Gen1 information comes from the Summer 2013 release of the NLSY79 sample. Gen2 information comes from the January 2015 release of the NLSY79 Children and Young Adults sample. Data were extracted with the NLS Investigator (https://www.nlsinfo.org/investigator/).
Age
uses a variable called AgeCalculateYears
(according to a their own
response, or their mother's response) if it's available, and uses
AgeSelfReportYears
(according to a their own response, or their mother's
response)
if not. The values usually agree, but not always.
These two separated variables are available for download,
but withheld from the R package
(otherwise we would exceed CRAN's maximum size).
The exact date of birth isn't public (only the subject's month of birth).
To balance the downward bias of two weeks, their birthday is set to the
15th day of the month to produce AgeCalculateYears
.
In the Gen2 Child dataset, self-reported age is stated by month (eg, the child is 38 months old); a constant of 0.5 months has been added to balance the downward bias. In the Gen2 YA and Gen1 datasets, self-reported age is stated by year (eg, the subject is 52 years old); a constant of 0.5 years has been added.
library(NlsyLinks) # Load the package into the current R session.
summary(Survey79)
#> SubjectTag SurveySource SurveyYear Age
#> Min. : 100 NoInterview:257047 Min. :1979 Min. : 0.00
#> 1st Qu.: 313900 Gen1 :236338 1st Qu.:1985 1st Qu.:18.50
#> Median : 619752 Gen2C : 52038 Median :1990 Median :24.70
#> Mean : 618530 Gen2YA : 35329 Mean :1992 Mean :25.31
#> 3rd Qu.: 914403 3rd Qu.:1998 3rd Qu.:32.30
#> Max. :1268600 Max. :2010 Max. :54.90
#> NA's :257047
table(Survey79$SurveyYear, Survey79$SurveySource)
#>
#> NoInterview Gen1 Gen2C Gen2YA
#> 1979 11512 12686 0 0
#> 1980 12057 12141 0 0
#> 1981 12003 12195 0 0
#> 1982 12075 12123 0 0
#> 1983 11977 12221 0 0
#> 1984 12129 12069 0 0
#> 1985 13304 10894 0 0
#> 1986 8581 10655 4962 0
#> 1987 13713 10485 0 0
#> 1988 8064 10465 5669 0
#> 1989 13593 10605 0 0
#> 1990 7971 10436 5791 0
#> 1991 15180 9018 0 0
#> 1992 8674 9016 6508 0
#> 1993 15187 9011 0 0
#> 1994 8287 8889 6042 980
#> 1996 8494 8636 5396 1672
#> 1998 8764 8399 4896 2139
#> 2000 9755 8033 3385 3025
#> 2002 9047 7724 3189 4238
#> 2004 9058 7661 2455 5024
#> 2006 8944 7654 1756 5844
#> 2008 8936 7757 1200 6305
#> 2010 9742 7565 789 6102
table(is.na(Survey79$AgeSelfReportYears), is.na(Survey79$AgeCalculateYears))

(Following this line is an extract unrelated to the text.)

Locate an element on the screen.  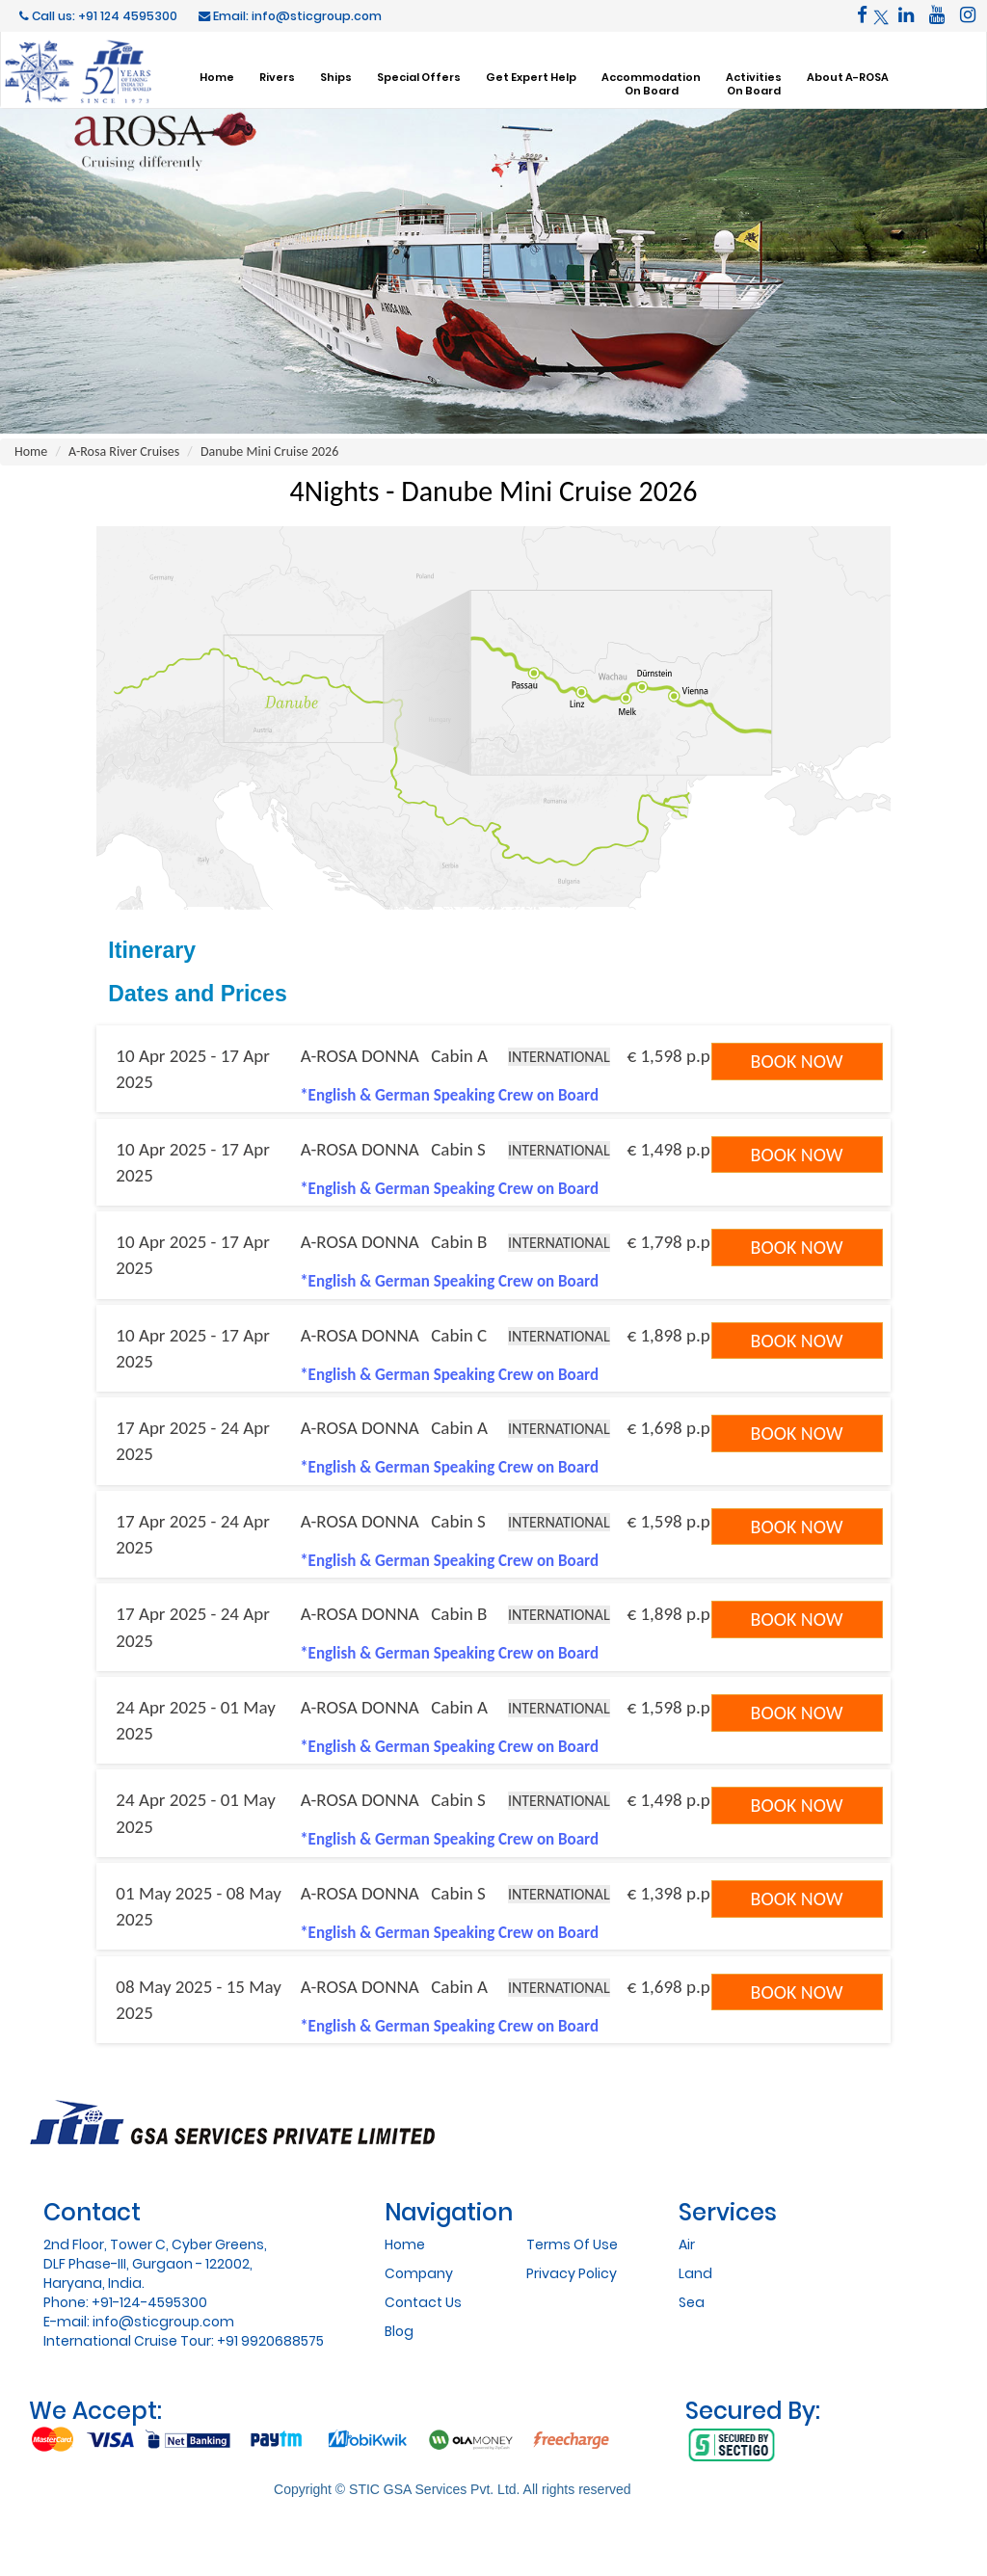 Privacy Policy is located at coordinates (571, 2273).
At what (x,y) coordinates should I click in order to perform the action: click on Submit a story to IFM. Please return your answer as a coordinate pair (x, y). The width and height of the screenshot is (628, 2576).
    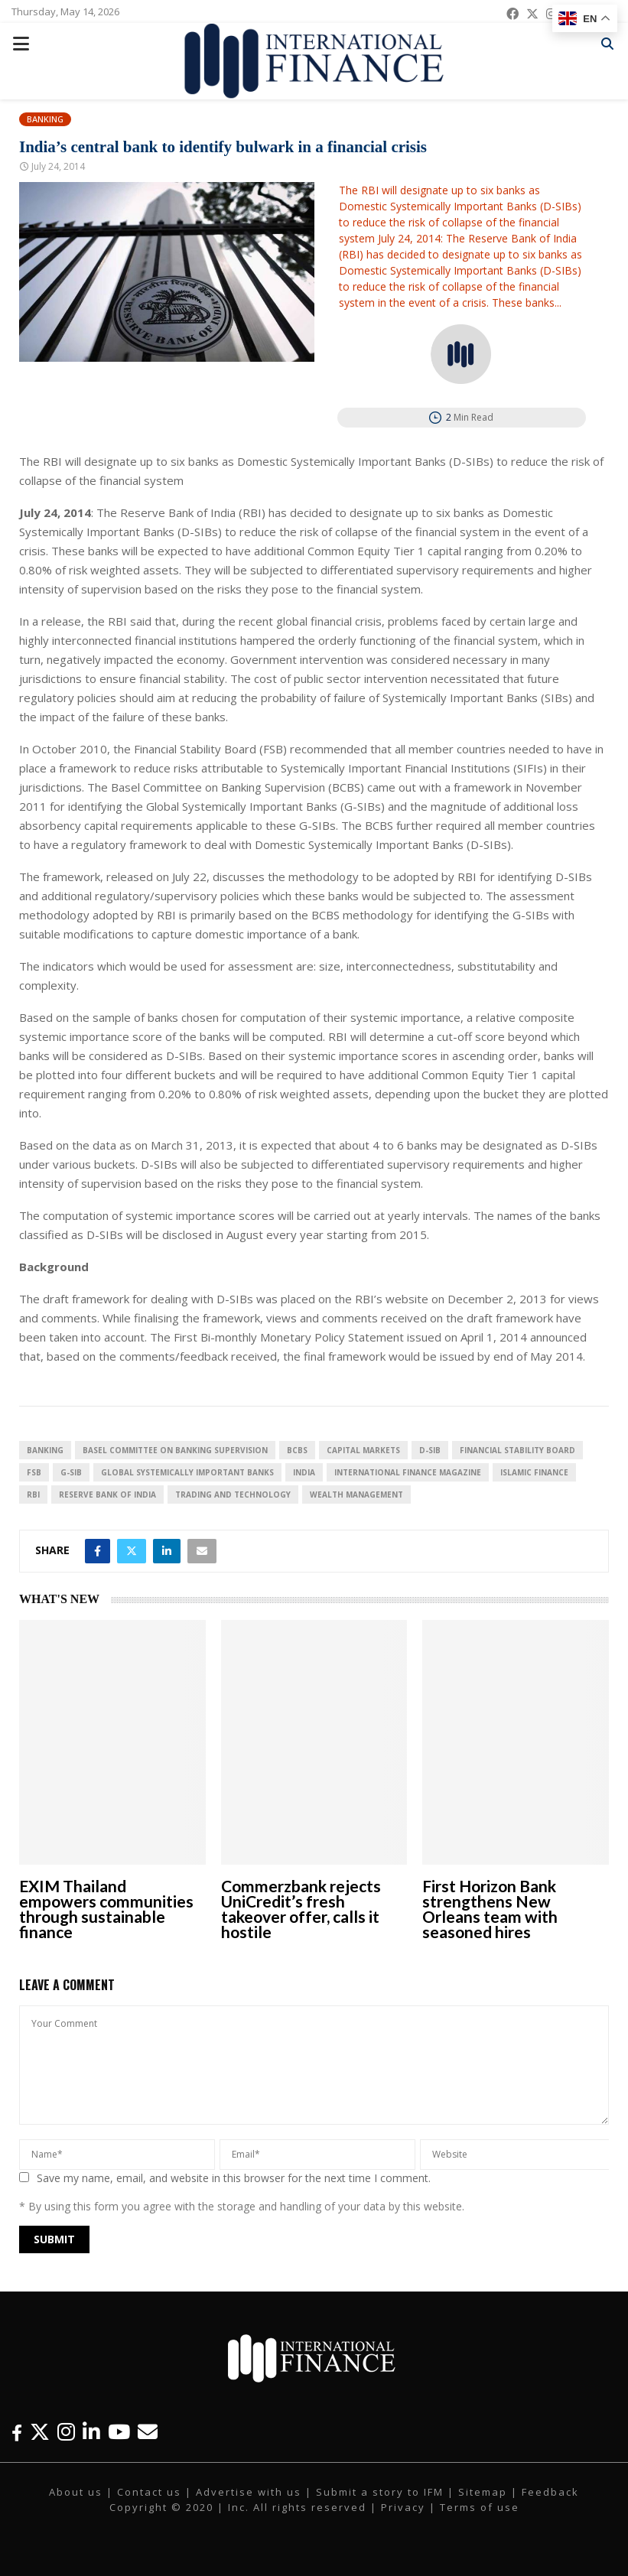     Looking at the image, I should click on (380, 2492).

#> < table of extent 0 x 0 >
if (require(ggplot2) & require(dplyr)) {
dsSourceYear <- Survey79 %>%
dplyr::count(SurveyYear, SurveySource) %>%
dplyr::filter(SurveySource != "NoInterview")
Survey79 %>%
dplyr::filter(SurveySource != "NoInterview") %>%
dplyr::group_by(SurveySource, SurveyYear) %>%
dplyr::summarize(
age_min = min(Age, na.rm = TRUE),
age_max = max(Age, na.rm = TRUE)
) %>%
dplyr::ungroup() %>%
ggplot(aes(x = SurveyYear, ymin = age_min, ymax = age_max, color = SurveySource)) +
geom_errorbar() +
scale_color_brewer(palette = "Dark2") +
theme_minimal() +
theme(legend.position = c(0, 1), legend.justification = c(0, 1))
}
#> Loading required package: ggplot2
#> Loading required package: dplyr
#>
#> Attaching package: ‘dplyr’
#> The following objects are masked from ‘package:stats’:
#>
#> filter, lag
#> The following objects are masked from ‘package:base’:
#>
#> intersect, setdiff, setequal, union
#> `summarise()` has grouped output by 'SurveySource'. You can override using the
#> `.groups` argument.
#> Warning: A numeric `legend.position` argument in `theme()` was deprecated in ggplot2
#> 3.5.0.
#> ℹ Please use the `legend.position.inside` argument of `theme()` instead.